La phase thymique de l’ACAID vise à fournir les lymphocytes T tueurs naturels (NKT) nécessaires à la phase splénique. Dans le thymus, les APC oculaires induisent la production d’une population unique de lymphocytes NKT (lymphocytes T CD4-CD8-NK1.1+). Seuls les APC qui expriment CD1d peuvent initier la génération de ces lymphocytes NKT spécialisés. Les lymphocytes NKT thymiques migreront vers la rate dans les 4 jours suivant l’initiation de l’ACAID dans le globe.

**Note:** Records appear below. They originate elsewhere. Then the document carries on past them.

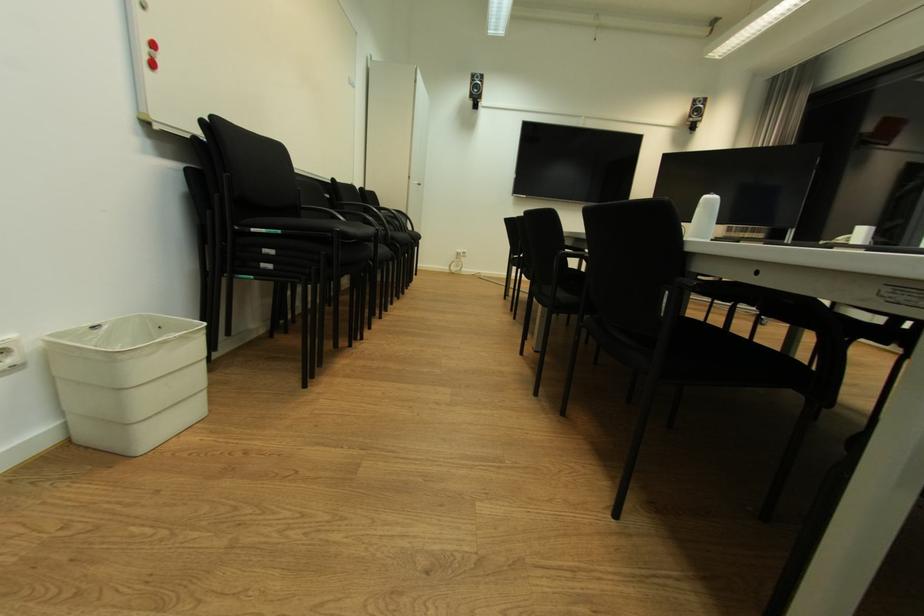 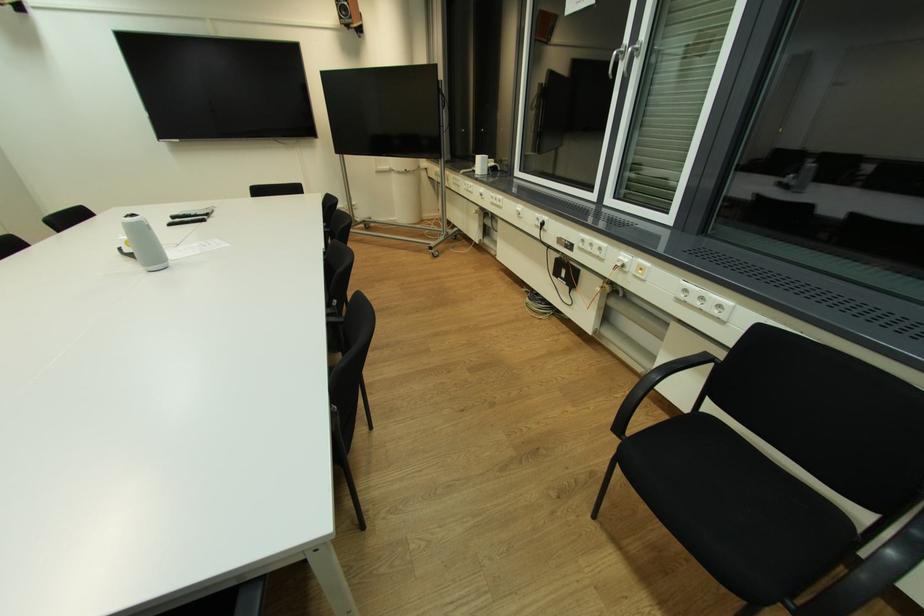 Find the pixel in the second image that matches (700,114) in the first image.

(349, 15) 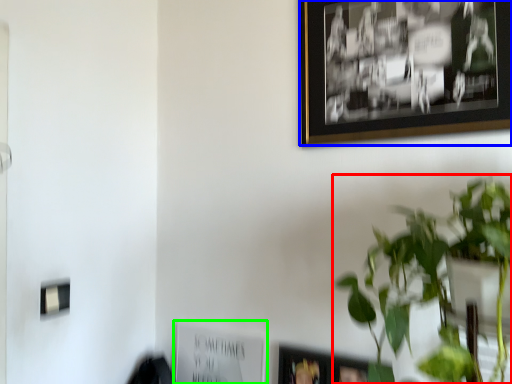 Question: Which object is the farthest from houseplant (highlighted by a red box)? Choose among these: picture frame (highlighted by a blue box) or picture frame (highlighted by a green box).

Choices:
 (A) picture frame
 (B) picture frame

Answer: (B) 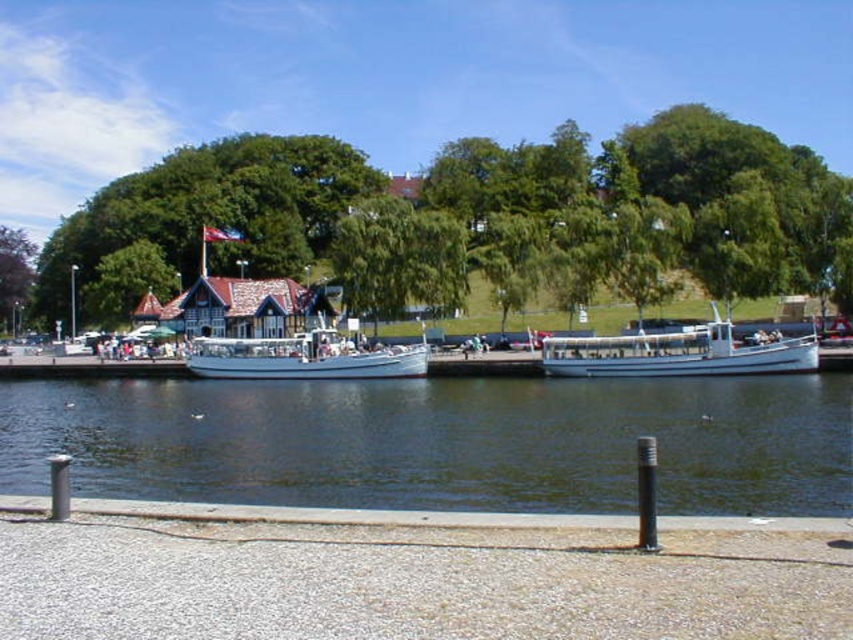 Question: Can you confirm if white matte boat at right is bigger than purple leafy tree at upper left?

Choices:
 (A) yes
 (B) no

Answer: (B)

Question: Which of these objects is positioned farthest from the clear water at lower center?

Choices:
 (A) green leafy tree at upper center
 (B) white matte boat at center
 (C) purple leafy tree at upper left
 (D) white matte boat at right

Answer: (C)

Question: Which point is farther from the camera taking this photo?

Choices:
 (A) (766, 371)
 (B) (45, 268)
 (C) (248, 364)

Answer: (B)

Question: Which point is farther to the camera?

Choices:
 (A) white matte boat at right
 (B) purple leafy tree at upper left
 (C) clear water at lower center
 (D) green leafy tree at upper center

Answer: (B)

Question: Is green leafy tree at upper center bigger than white matte boat at right?

Choices:
 (A) yes
 (B) no

Answer: (A)

Question: Is clear water at lower center closer to the viewer compared to white matte boat at center?

Choices:
 (A) yes
 (B) no

Answer: (A) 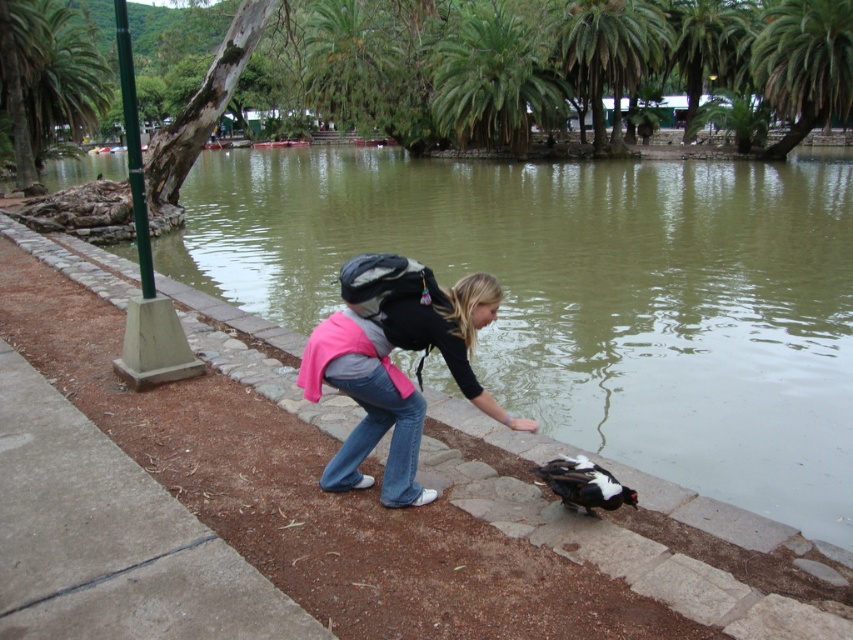 Does greenish water at center have a lesser height compared to pink fabric backpack at center?

In fact, greenish water at center may be taller than pink fabric backpack at center.

Does greenish water at center have a greater width compared to pink fabric backpack at center?

Yes.

The height and width of the screenshot is (640, 853). In order to click on greenish water at center in this screenshot , I will do `click(587, 294)`.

La phase splénique commence lorsque les APC oculaires qui ont capturé des antigènes atteignent la rate. Certaines des caractéristiques uniques des CPA oculaires comprennent l’expression du CD1d et du récepteur du complément 3b. Ces cellules présentent également une production accrue de IL-10, IL-13 et MIP-2, mais une régulation négative de IL-12. En outre, les CPA oculaires migrent vers les zones marginales composées de lymphocytes B prédominants plutôt que vers les zones cibles dominées par les lymphocytes T. Une fois établis dans la rate, les CPA oculaires sécrètent du TGF-β, de la thrombospondine-1 et de l’interféron-α/β, créant ainsi un environnement immunosuppresseur. Ils sécrètent également du MIP-2, un chimioattractant pour les lymphocytes CD4+ NKT. Ces lymphocytes NKT CD4+ produisent à leur tour RANTES, qui interagit avec les lymphocytes B de la zone marginale et recrute des lymphocytes T CD4+, des lymphocytes T γδ et des lymphocytes T CD8+ qui se différencient pour devenir les Tregs ACAID de stade terminal. Les lymphocytes NKT thymiques sont nécessaires pour produire des Tregs, bien que leur rôle exact n’ait pas encore été déterminé.

Une population de cellules Treg est CD4+, considérée comme  » afférente  » car ces cellules suppriment l’activation initiale et la différenciation des lymphocytes T naïfs en cellules effectrices. Les cellules Treg afférentes de l’ACAID agissent dans le tissu lymphoïde régional. La deuxième population de cellules Treg est constituée de CD8+, considérées comme « efférentes » car cette population inhibe l’expression de l’hypersensibilité de type retardé. Les cellules Treg efférentes d’ACAID agissent dans la périphérie, y compris dans l’œil.